HIS HONOUR: I think we all are. That might be where it rests.
AUSTIN: I think, your Honour, it's just - but I suppose for more abundant caution.
Q. When I was speaking to you earlier before the jury came in, you didn't indicate that Corey had made you suck his penis. That's right, isn't it? You didn't say that? That's right?
A. I think-
HIS HONOUR
Q. Go on, ..., you think what? Say what you want to say.
A. Well, I don't want to say nothing because it's, you know--
AUSTIN: I don't think I can take it anywhere with him. That was the fact though, your Honour, of that evidence."
76It must be remembered that the complainant was a young child. When giving evidence and cross examined during the intense atmosphere of the trial it is not surprising that his evidence was not given with the clarity that may be expected of an adult in the same circumstances. Although the evidence is equivocal with respect to the allegation that the complainant sucked the applicant's penis that evidence was not the subject of any change. In respect of the allegations comprising count 1 the complainant was consistent in his evidence.
77The jury were aware of these issues and the criticisms which could be made of the complainant. It is apparent that utilising their experience of the world and commonsense they remained satisfied to the relevant standard of the truthfulness of the evidence that the complainant gave with respect to the acts with which the applicant was charged in the indictment.
78Notwithstanding the confusion about this issue, there are a number of aspects of the complainant's evidence which cause me to have no doubt that he was telling the truth in relation to the essential allegations. They were identified by the Crown as follows:
The complainant's description of the applicant's "rude part" growing "a little slower to there."
The complainant's description of penetration as being "like a shark attack felt me, like a shark attack."
The complainant's account that he "just like cried ... screaming ... cause it hurt."
The complainant's graphic description of "little bits of poo coming out ..." of his bottom and his description of it as "like green, probably brown". The complainant's evidence that "he told me something like the name of the poo comes out of your butt ... like the name of when you do a poo ... when it's green or brown."
The complainant's description of the sensation in his anus after the event as "like when you move it feels like you're sweating in your bottom"; and
The complainant's evidence that "when he stopped doing it I said 'I feel something, so it feels like wees coming out.' ... and then he drove me somewhere."

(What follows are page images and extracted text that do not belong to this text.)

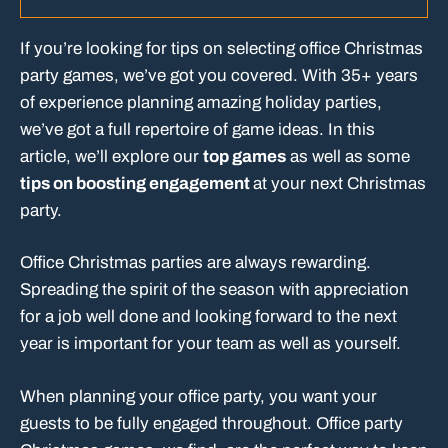
If you’re looking for tips on selecting office Christmas
party games, we’ve got you covered. With 35+ years
of experience planning amazing holiday parties,
we’ve got a full repertoire of game ideas. In this
article, we’ll explore our
top games
as well as some
tips on boosting engagement
at your next Christmas
party.
Office Christmas parties are always rewarding.
Spreading the spirit of the season with appreciation
for a job well done and looking forward to the next
year is important for your team as well as yourself.
When planning your office party, you want your
guests to be fully engaged throughout. Office party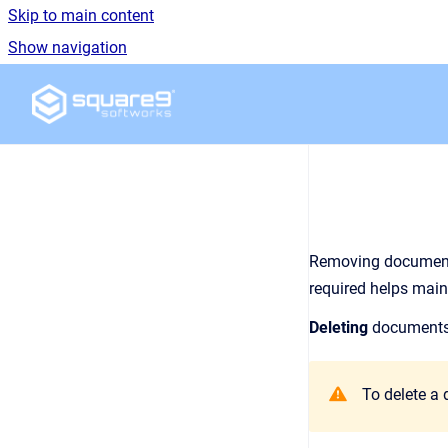
Skip to main content
Show navigation
Go to homepage
Removing documents
required helps main
Deleting
documents 
To delete a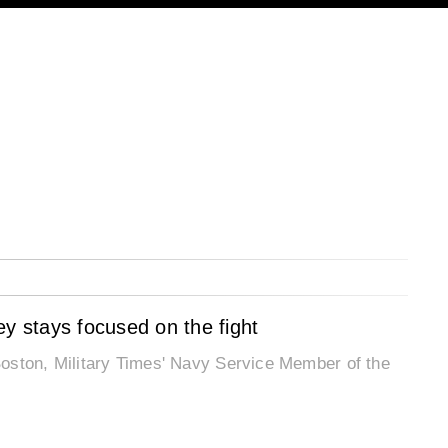
ey stays focused on the fight
oston, Military Times' Navy Service Member of the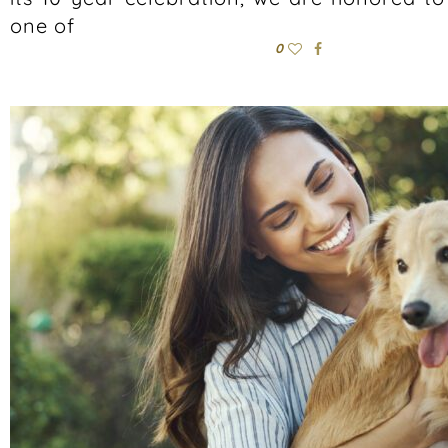
one of
0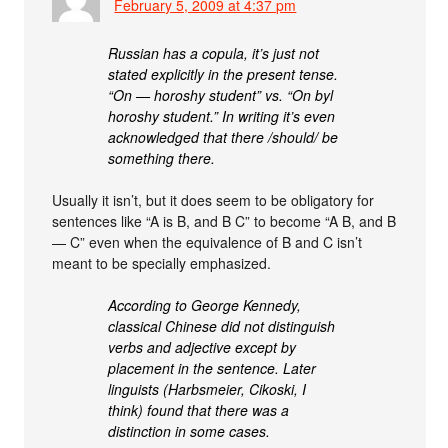
February 5, 2009 at 4:37 pm
Russian has a copula, it’s just not
stated explicitly in the present tense.
“On — horoshy student” vs. “On byl
horoshy student.” In writing it’s even
acknowledged that there /should/ be
something there.
Usually it isn’t, but it does seem to be obligatory for
sentences like “A is B, and B C” to become “A B, and B
— C” even when the equivalence of B and C isn’t
meant to be specially emphasized.
According to George Kennedy,
classical Chinese did not distinguish
verbs and adjective except by
placement in the sentence. Later
linguists (Harbsmeier, Cikoski, I
think) found that there was a
distinction in some cases.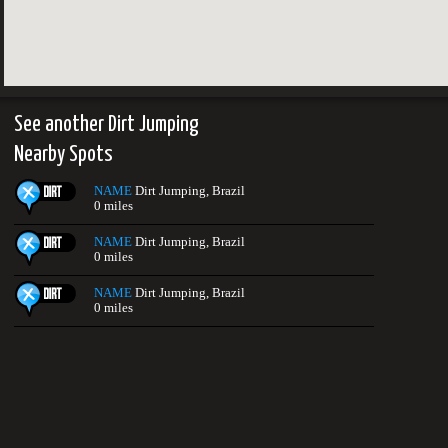
See another Dirt Jumping
Nearby Spots
NAME
Dirt Jumping, Brazil
0 miles
NAME
Dirt Jumping, Brazil
0 miles
NAME
Dirt Jumping, Brazil
0 miles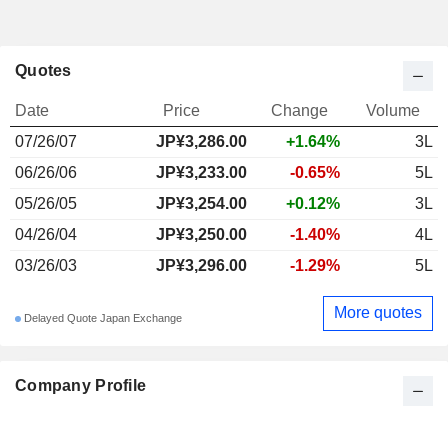
Quotes
Date
Price
Change
Volume
07/26/07
JP¥3,286.00
+1.64%
3L
06/26/06
JP¥3,233.00
-0.65%
5L
05/26/05
JP¥3,254.00
+0.12%
3L
04/26/04
JP¥3,250.00
-1.40%
4L
03/26/03
JP¥3,296.00
-1.29%
5L
More quotes
Delayed Quote Japan Exchange
Company Profile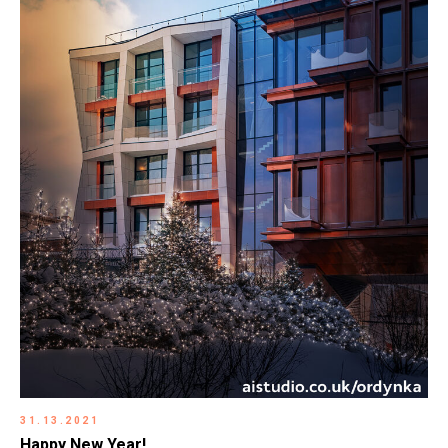
31.13.2021
Happy New Year!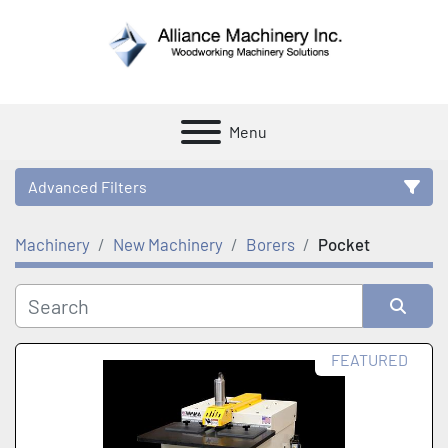
Menu
Advanced Filters
Machinery
New Machinery
Borers
Pocket
Category
Manufacturer
Sort by
FEATURED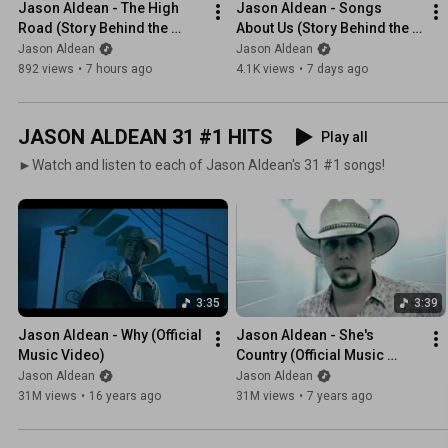
Jason Aldean - The High 
Jason Aldean - Songs 
Road (Story Behind the 
About Us (Story Behind the 
Song)
Song)
Jason Aldean
Jason Aldean
892 views
•
7 hours ago
4.1K views
•
7 days ago
JASON ALDEAN 31 #1 HITS
Play all
►Watch and listen to each of Jason Aldean's 31 #1 songs!
3:35
3:39
Jason Aldean - Why (Official 
Jason Aldean - She's 
Music Video)
Country (Official Music 
Video)
Jason Aldean
Jason Aldean
31M views
•
16 years ago
31M views
•
7 years ago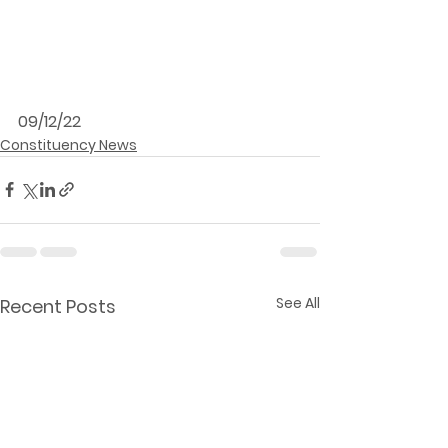
09/12/22
Constituency News
See All
Recent Posts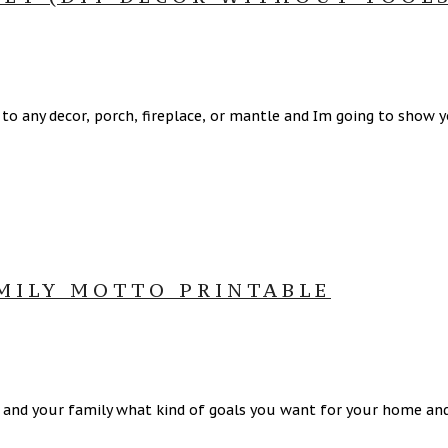
 any decor, porch, fireplace, or mantle and Im going to show 
AMILY MOTTO PRINTABLE
 and your family what kind of goals you want for your home and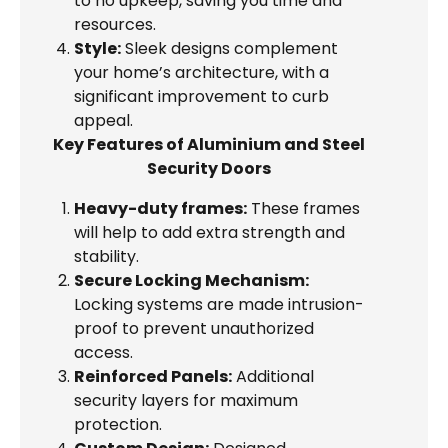
to no upkeep, saving you time and
resources.
Style:
Sleek designs complement
your home’s architecture, with a
significant improvement to curb
appeal.
Key Features of Aluminium and Steel
Security Doors
Heavy-duty frames:
These frames
will help to add extra strength and
stability.
Secure Locking Mechanism:
Locking systems are made intrusion-
proof to prevent unauthorized
access.
Reinforced Panels:
Additional
security layers for maximum
protection.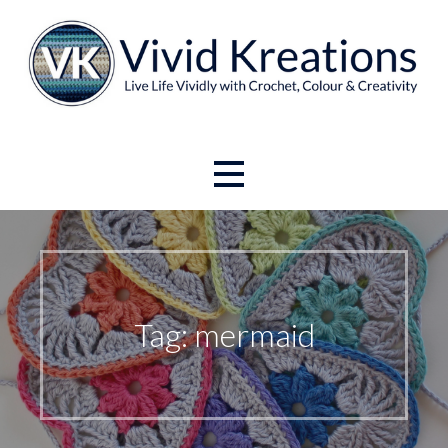
Skip
to
content
Live Life Vividly with Crochet, Colour and Creativity.
Vivid Kreations
Tag: mermaid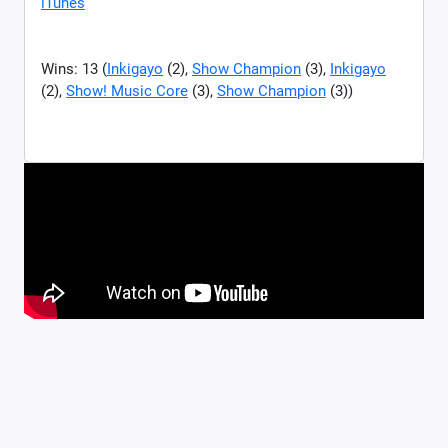
iTunes
Wins: 13 (
Inkigayo
(2),
Show Champion
(3),
Inkigayo
(2),
Show! Music Core
(3),
Show Champion
(3))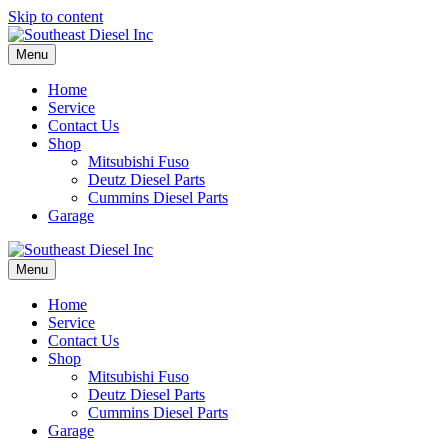
Skip to content
Menu
Home
Service
Contact Us
Shop
Mitsubishi Fuso
Deutz Diesel Parts
Cummins Diesel Parts
Garage
Menu
Home
Service
Contact Us
Shop
Mitsubishi Fuso
Deutz Diesel Parts
Cummins Diesel Parts
Garage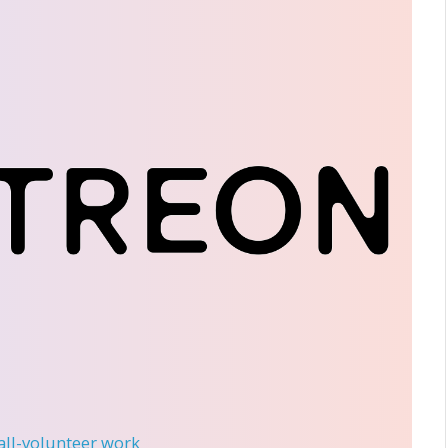
 all-volunteer work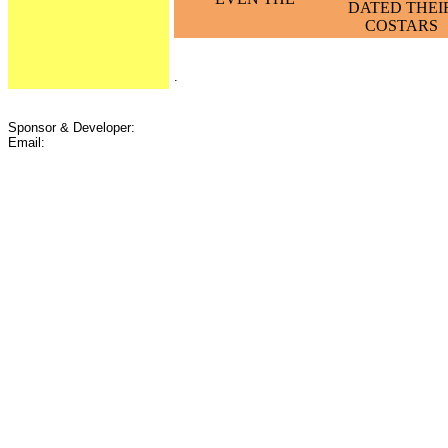
DATED THEI
COSTARS
.
Sponsor & Developer:
Email: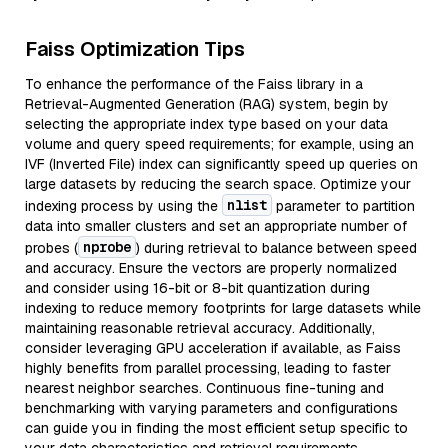
Faiss Optimization Tips
To enhance the performance of the Faiss library in a
Retrieval-Augmented Generation (RAG) system, begin by
selecting the appropriate index type based on your data
volume and query speed requirements; for example, using an
IVF (Inverted File) index can significantly speed up queries on
large datasets by reducing the search space. Optimize your
nlist
indexing process by using the
parameter to partition
data into smaller clusters and set an appropriate number of
nprobe
probes (
) during retrieval to balance between speed
and accuracy. Ensure the vectors are properly normalized
and consider using 16-bit or 8-bit quantization during
indexing to reduce memory footprints for large datasets while
maintaining reasonable retrieval accuracy. Additionally,
consider leveraging GPU acceleration if available, as Faiss
highly benefits from parallel processing, leading to faster
nearest neighbor searches. Continuous fine-tuning and
benchmarking with varying parameters and configurations
can guide you in finding the most efficient setup specific to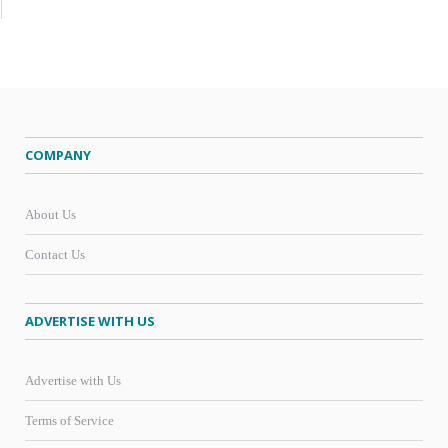
COMPANY
About Us
Contact Us
ADVERTISE WITH US
Advertise with Us
Terms of Service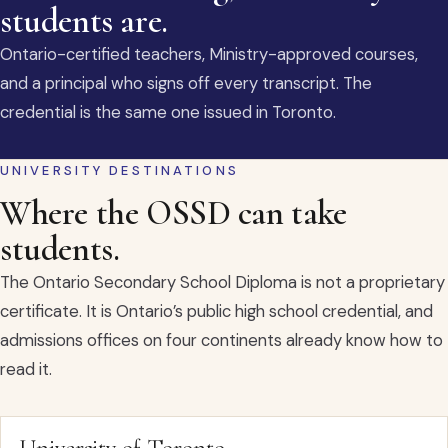
students are.
Ontario-certified teachers, Ministry-approved courses,
and a principal who signs off every transcript. The
credential is the same one issued in Toronto.
UNIVERSITY DESTINATIONS
Where the OSSD can take
students.
The Ontario Secondary School Diploma is not a proprietary
certificate. It is Ontario’s public high school credential, and
admissions offices on four continents already know how to
read it.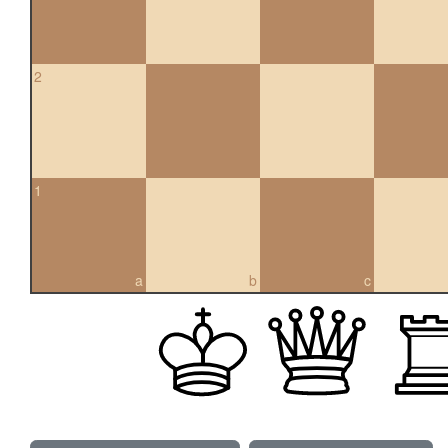
2
1
a
b
c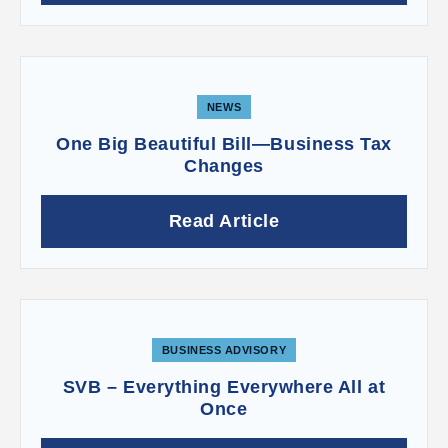
NEWS
One Big Beautiful Bill—Business Tax
Changes
Read Article
BUSINESS ADVISORY
SVB – Everything Everywhere All at
Once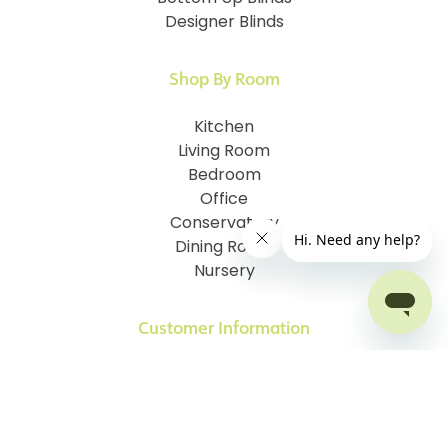
Designer Blinds
Shop By Room
Kitchen
Living Room
Bedroom
Office
Conservatory
Dining Room
Nursery
Customer Information
How To Measure
I.D. My Skylight Window
How To Fit Your Blinds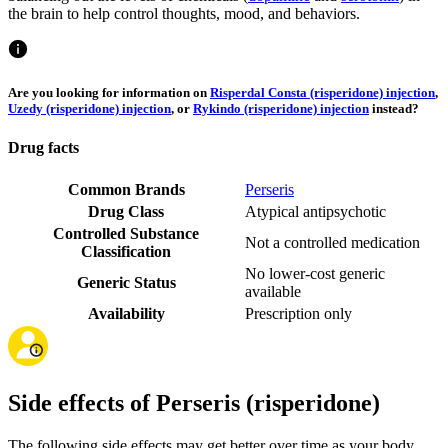
the brain to help control thoughts, mood, and behaviors.
Are you looking for information on
Risperdal Consta (risperidone) injection
,
Uzedy (risperidone) injection
, or
Rykindo (risperidone) injection
instead?
Drug facts
Common Brands
Perseris
Drug Class
Atypical antipsychotic
Controlled Substance
Not a controlled medication
Classification
No lower-cost generic
Generic Status
available
Availability
Prescription only
Side effects of Perseris (risperidone)
The following side effects may get better over time as your body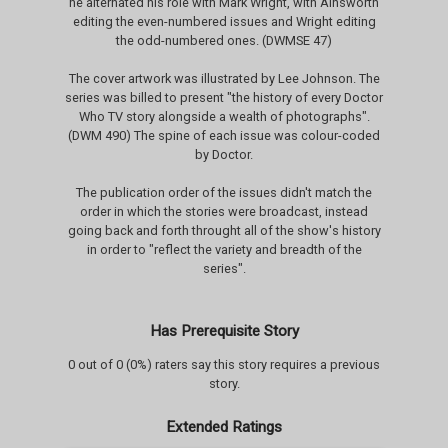
he alternated his role with Mark Wright, with Ainsworth
editing the even-numbered issues and Wright editing
the odd-numbered ones. (DWMSE 47)
The cover artwork was illustrated by Lee Johnson. The
series was billed to present "the history of every Doctor
Who TV story alongside a wealth of photographs".
(DWM 490) The spine of each issue was colour-coded
by Doctor.
The publication order of the issues didn't match the
order in which the stories were broadcast, instead
going back and forth throught all of the show's history
in order to "reflect the variety and breadth of the
series".
Has Prerequisite Story
0 out of 0 (0%) raters say this story requires a previous
story.
Extended Ratings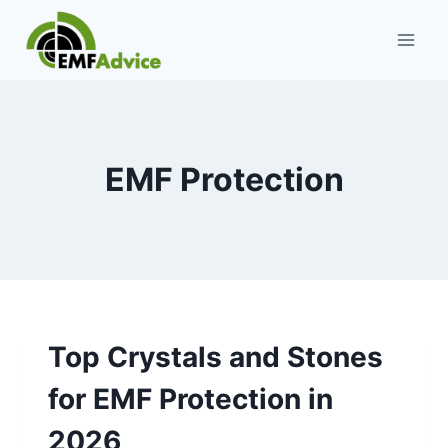
Skip
to
content
EMF Protection
Top Crystals and Stones
for EMF Protection in
2026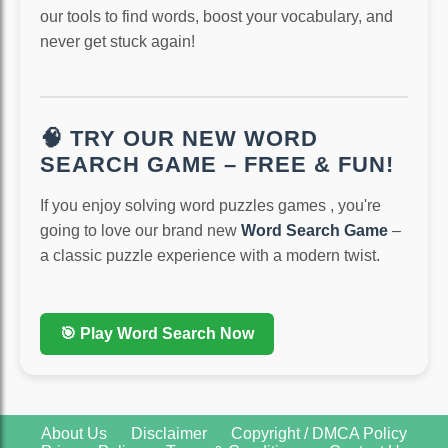
our tools to find words, boost your vocabulary, and
never get stuck again!
🧠 TRY OUR NEW WORD
SEARCH GAME – FREE & FUN!
If you enjoy solving word puzzles games , you're
going to love our brand new
Word Search Game
–
a classic puzzle experience with a modern twist.
🎯 Play Word Search Now
About Us
Disclaimer
Copyright / DMCA Policy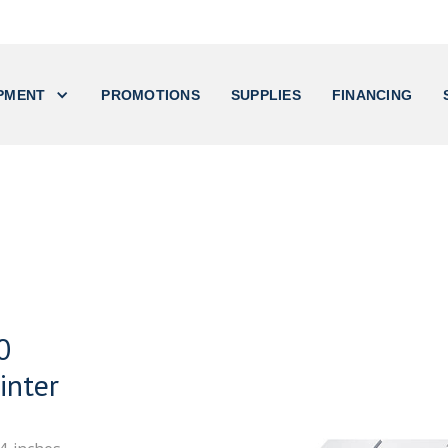
PMENT
PROMOTIONS
SUPPLIES
FINANCING
0
inter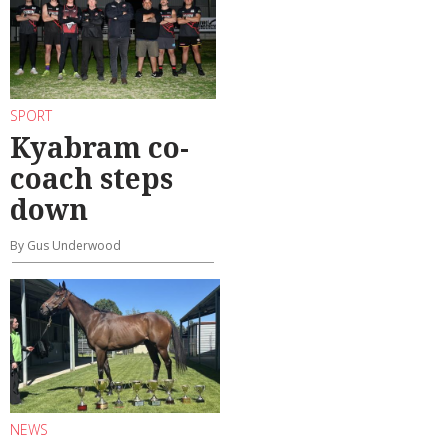
SPORT
Kyabram co-
coach steps
down
By Gus Underwood
NEWS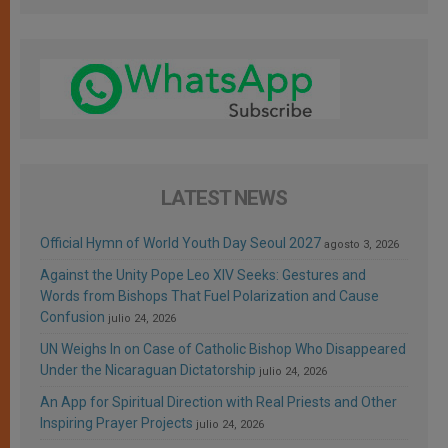
LATEST NEWS
Official Hymn of World Youth Day Seoul 2027
agosto 3, 2026
Against the Unity Pope Leo XIV Seeks: Gestures and
Words from Bishops That Fuel Polarization and Cause
Confusion
julio 24, 2026
UN Weighs In on Case of Catholic Bishop Who Disappeared
Under the Nicaraguan Dictatorship
julio 24, 2026
An App for Spiritual Direction with Real Priests and Other
Inspiring Prayer Projects
julio 24, 2026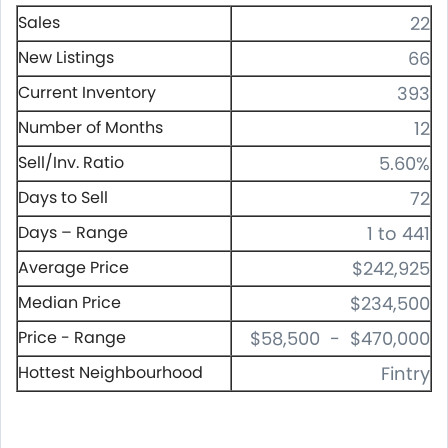
Sales
22
New Listings
66
Current Inventory
393
Number of Months
12
Sell/Inv. Ratio
5.60%
Days to Sell
72
Days – Range
1 to 441
Average Price
$242,925
Median Price
$234,500
Price - Range
$58,500 - $470,000
Hottest Neighbourhood
Fintry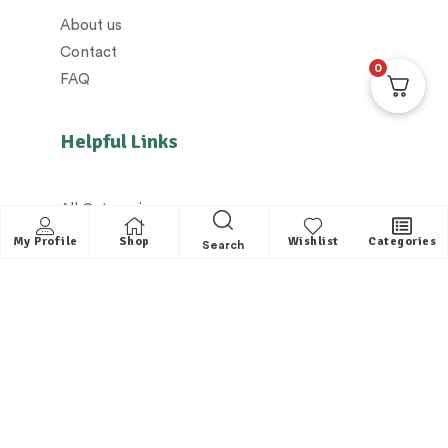
About us
Contact
0
FAQ
Helpful Links
All Categories
Distributors / Franchise
My Profile
Shop
Wishlist
Categories
Search
Dealers / Partner with us
Shipping policy/Delivery policy
Exchange & Cancellation policy
Returns policy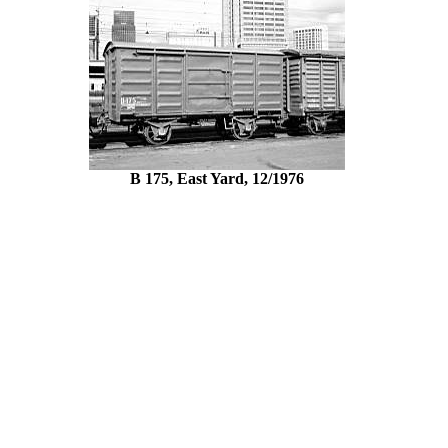
B 175, East Yard, 12/1976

79The applicant submitted that there were some "limitations of the Crown case." They included the fact that the owner of the premises where the complainant's family stayed did not recall any clothing being left behind or having any underwear in the washing machine. The grandmother said she did not notice whether the complainant's underpants were missing. Furthermore, the complainant's mother could not remember what clothes she had packed before they left on the Sunday. It was also suggested that when the complainant said that the applicant scratched him on the face he had fabricated his evidence because there was no evidence of scratch marks.
80I do not consider these matters to be of any particular significance. They were incidental events. It must be remembered that it was not until some three months after the alleged assault that the complaint was made and a further significant time elapsed before the witnesses were required to recall these matters. It would not be surprising that the witnesses could not bring them to mind.
81I am mindful of the fact that the jury saw and heard both the complainant and the applicant give evidence. It is plain that they did not accept the applicant. Although that does not have the consequence that the prosecution must succeed, if I had any doubt in the matter I would have resolved the matter adversely to the applicant, having regard to the advantages which the jury had. However, as I have indicated I have no doubt that the applicant was rightly convicted.